Trump can help prevent MYCAP agency’s demise


In January, after Youngstown native Omarosa Manigault was tapped to serve in President Donald J. Trump’s administration, Mahoning Valley businessman Bruce Zoldan had this reaction:

“She’s a very dynamic, intelligent and hardworking person. She’s very proud of her Youngstown heritage. [Trump] respects her a lot, and she has his ear, which will help this area.”

We trust that Zoldan, chief executive officer of B.J. Alan fireworks company in Youngstown, wasn’t exaggerating. Manigault had arranged a meeting in December between then President-elect Trump and pro football legends, including Jim Brown, to discuss Brown’s Amer-I-Can inner-city outreach program. Zoldan, who works closely with Brown on the program, attended the meeting in Trump Tower in Manhattan.

The businessman’s view of Manigault’s relationship with the Republican president is now being put to the test.

Youngstown Mayor John A. McNally has sent a letter to the former reality TV personality – she served as Trump’s campaign director for African-American outreach – seeking the administration’s help in saving a crucial anti-poverty agency in the city.

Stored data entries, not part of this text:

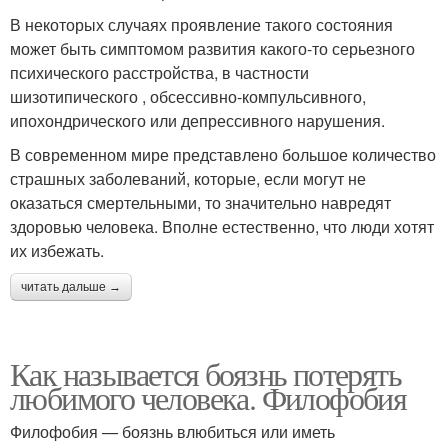
В некоторых случаях проявление такого состояния
может быть симптомом развития какого-то серьезного
психического расстройства, в частности
шизотипического , обсессивно-компульсивного,
ипохондрического или депрессивного нарушения.
В современном мире представлено большое количество
страшных заболеваний, которые, если могут не
оказаться смертельными, то значительно навредят
здоровью человека. Вполне естественно, что люди хотят
их избежать.
читать дальше →
Как называется боязнь потерять
любимого человека. Филофобия
Филофобия — боязнь влюбиться или иметь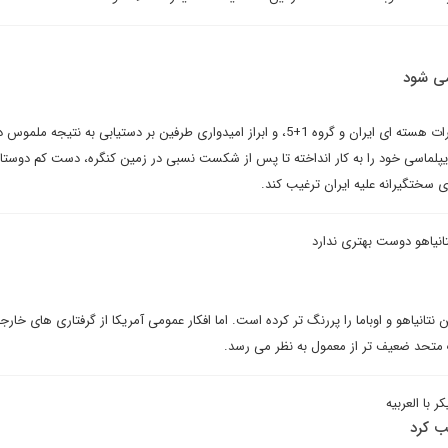
ی شود
با نزدیک شدن به دور سوم مذاکرات هسته ای ایران و گروه 1+5، و ابراز امیدواری طرفین بر دستیابی به نت
دیپلماسی خود را به کار انداخته تا پس از شکست نسبی در زمین کنگره، دست کم دوست
 سختگیرانه علیه ایران ترغیب کند.
انیاهو دوست بهتری ندارد
 نتانیاهو و اوباما را پررنگ تر کرده است. اما افکار عمومی آمریکا از گرفتاری های خارج
 متحد ضعیف تر از معمول به نظر می رسد.
با العربیه
ب کرد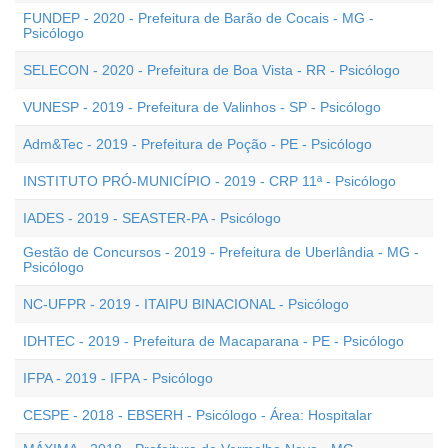
FUNDEP - 2020 - Prefeitura de Barão de Cocais - MG -
Psicólogo
SELECON - 2020 - Prefeitura de Boa Vista - RR - Psicólogo
VUNESP - 2019 - Prefeitura de Valinhos - SP - Psicólogo
Adm&Tec - 2019 - Prefeitura de Poção - PE - Psicólogo
INSTITUTO PRÓ-MUNICÍPIO - 2019 - CRP 11ª - Psicólogo
IADES - 2019 - SEASTER-PA - Psicólogo
Gestão de Concursos - 2019 - Prefeitura de Uberlândia - MG -
Psicólogo
NC-UFPR - 2019 - ITAIPU BINACIONAL - Psicólogo
IDHTEC - 2019 - Prefeitura de Macaparana - PE - Psicólogo
IFPA - 2019 - IFPA - Psicólogo
CESPE - 2018 - EBSERH - Psicólogo - Área: Hospitalar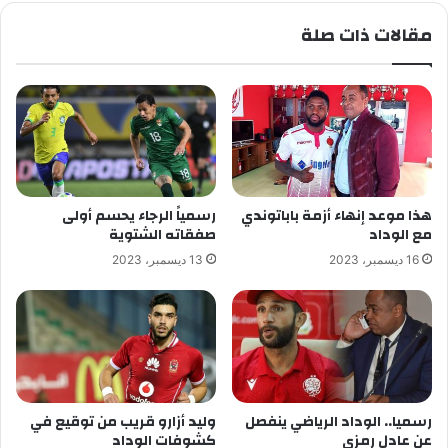
مقالات ذات صلة
هذا موعد إنهاء أزمة باباتوندي
رسمياً الرجاء يحسم أولى
مع الوداد
صفقاته الشتوية
16 ديسمبر، 2023
13 ديسمبر، 2023
رسميا.. الوداد الرياضي ينفصل
وليد أزارو قريب من توقيع في
عن عادل رمزي
كشوفات الوداد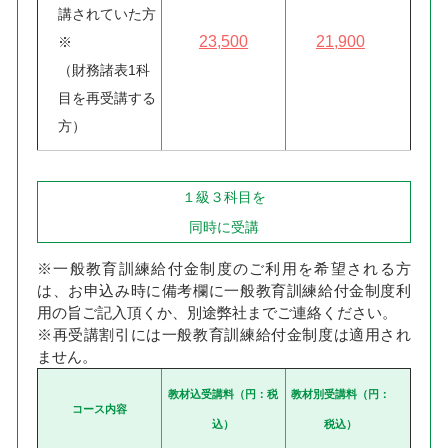
講されていた方
23,500
21,900
※
（財務諸表1科
目を再受講する
方）
１級３科目を
同時に受講
※一般教育訓練給付金制度のご利用を希望される方
は、お申込み時に備考欄に一般教育訓練給付金制度利
用の旨ご記入頂くか、別途弊社までご連絡ください。
※再受講割引には一般教育訓練給付金制度は適用され
ません。
教材込受講料（円：税
教材別受講料（円：
コース内容
込）
税込）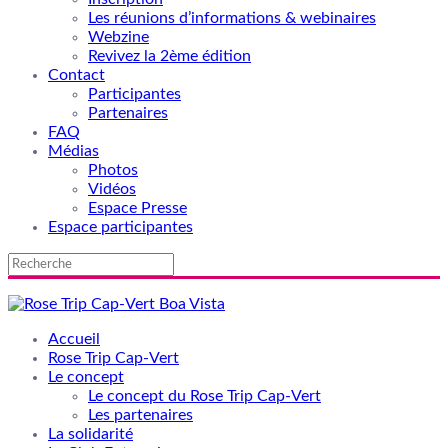
Les réunions d’informations & webinaires
Webzine
Revivez la 2ème édition
Contact
Participantes
Partenaires
FAQ
Médias
Photos
Vidéos
Espace Presse
Espace participantes
Accueil
Rose Trip Cap-Vert
Le concept
Le concept du Rose Trip Cap-Vert
Les partenaires
La solidarité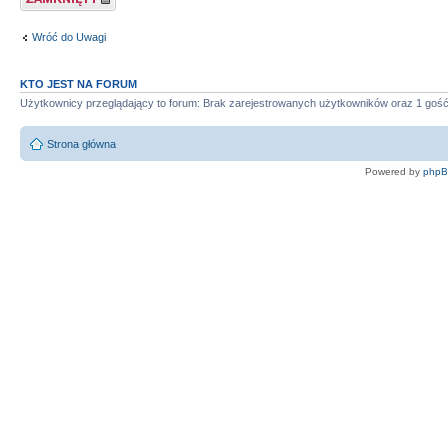
Wróć do Uwagi
KTO JEST NA FORUM
Użytkownicy przeglądający to forum: Brak zarejestrowanych użytkowników oraz 1 goś
Strona główna
Powered by
php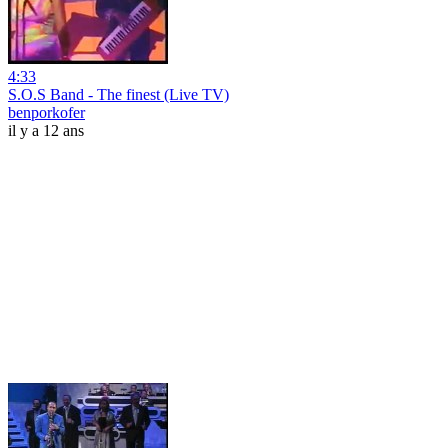
4:33
S.O.S Band - The finest (Live TV)
benporkofer
il y a 12 ans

Mahoning-Youngstown Community Action Partnership, which was founded in 1965, is deep in debt and facing a bleak future.

“MYCAP’s existence is at risk,” the mayor said in a letter to Manigault, who is director of communications for the White House Office of Public Liaison. McNally explained that the agency’s financial predicament was caused by a demand from the Ohio Department of Education for reimbursement of about $800,000, which the state was administering for the federal government.

In addition, MYCAP has a court judgment against it for $85,000 that is owed to former agency employees. They claimed that they were denied unused paid time off, which was due when they left the agency.

Unambiguous

McNally’s letter to Manigault is unambiguous: The federal debt “puts MYCAP at risk of shutting its doors because it is unable to secure new grants.”

The state has created a cash-flow problem for the agency by putting it on reimbursement funding, the mayor wrote.

We have no doubt that President Trump’s mentor as a contestant in “The Apprentice” television show, which he hosted, is familiar with MYCAP. We also are confident that she well understands the desperate need for such agencies in a city like Youngstown, which has a high poverty rate.

If Manigault requires an incentive to forward Mayor McNally’s request to the appropriate individuals in the White House, here are a couple of facts that we’ve referenced in previous editorials in support of MYCAP:

One, the agency was cleared of wrongdoing by the state after a yearlong investigation.

Two, there were no findings of misappropriation of the $793,113 – the amount in 2011 was $877,547 – which originated from the U.S. Department of Education.

Indeed, MYCAP officials have argued that a lack of adequate record-keeping by the previous management team, led by former Director Richard Roller, prompted the state to seek reimbursement. The Ohio Department of Education found that $877,547 was not spent according to the terms of the Child and Adult Care Food Program by MYCAP.

In his letter to the Trump administration, Mayor McNally noted the state education department is the pass-through agency for food-program funds that originate in the U.S. Department of Agriculture.

“The government never alleged that MYCAP fraudulently or criminally obtained CACFP funds,” McNally said in his letter. He pointed out the agency has taken full responsibility for the errors in administering the money and has corrected all deficiencies.

In 2014, MYCAP lost its Head Start program, resulting in layoffs, because it could not secure grants that paid for meals and snacks and to cover some overhead costs.

Here’s the bottom line the Trump administration should contemplate: Youngstown’s economically vulnerable residents are being punished because government bureaucrats can’t find a solution to MYCAP’s fiscal problems.

The president has railed against unreasonable federal rules and regulations. He can show he means what he says by letting MYCAP off the hook.